Persistence & Privilege
The skill modifies the user's OpenClaw configuration (~/.openclaw/openclaw.json) and writes workspace files (~/.openclaw/workspace/*). It does not set always:true, which is appropriate, but these filesystem/config modifications are persistent and have system impact. Combined with its ability to spawn sub-agents, this grants it meaningful operational privilege — acceptable for a model manager but important for users to understand before enabling automatic modes.
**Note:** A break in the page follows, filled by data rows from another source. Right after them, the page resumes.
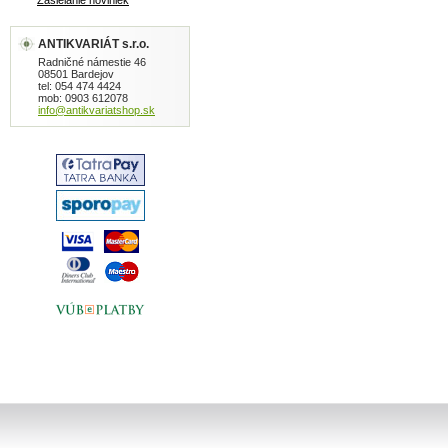
Zasielanie noviniek
ANTIKVARIÁT s.r.o.
Radničné námestie 46
08501 Bardejov
tel: 054 474 4424
mob: 0903 612078
info@antikvariatshop.sk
What to consider before installing
This skill is not clearly malicious, but it has several surprising behaviors you should consider before installing or running it: - Undeclared dependency: The code calls the 'openclaw' CLI (openclaw sessions spawn) but the skill metadata does not list any required binaries. Confirm you have the 'openclaw' binary and understand what 'openclaw sessions spawn' does in your environment. - Broad filesystem access: Utilities (smart_find.py, smart_map.py) and the sub-agent prompts will read and write files in the current directory and under ~/.openclaw. Do not run this in directories containing sensitive data (home, projects with secrets) unless you audit the code and accept the risk. - Sub-agent execution: The optional --execute mode launches sub-agents that receive tasks and prompts to create files and audit code. Those sub-agents may have network access and could transmit data depending on your OpenClaw/OpenRouter configuration. Run initial tests in an isolated environment (container or throwaway VM) and back up ~/.openclaw/openclaw.json first. - Review prompts and code: Inspect prompts.json (it instructs generated agents to use 'write' to create files) and manage_models.py to verify no unexpected network endpoints or data-exfiltration code. The repository includes no hidden remote downloads, which reduces supply-chain risk, but the runtime behavior itself is powerful. If you plan to use this skill: 1) Run it in a safe sandbox first and exercise only 'list' and 'plan' modes without --execute. 2) Back up ~/.openclaw/openclaw.json and any important workspace files. 3) Audit and, if needed, modify the code that spawns sessions to restrict which models/tasks can be launched or to disable automatic execution. 4) Ask the author (or project repo) for clarification about the 'openclaw' CLI dependency and explicit consent flow for spawning sub-agents. If you want, I can produce a short checklist of exact lines to review/change in manage_models.py to limit filesystem or network exposure.

Like a lobster shell, security has layers — review code before you run it.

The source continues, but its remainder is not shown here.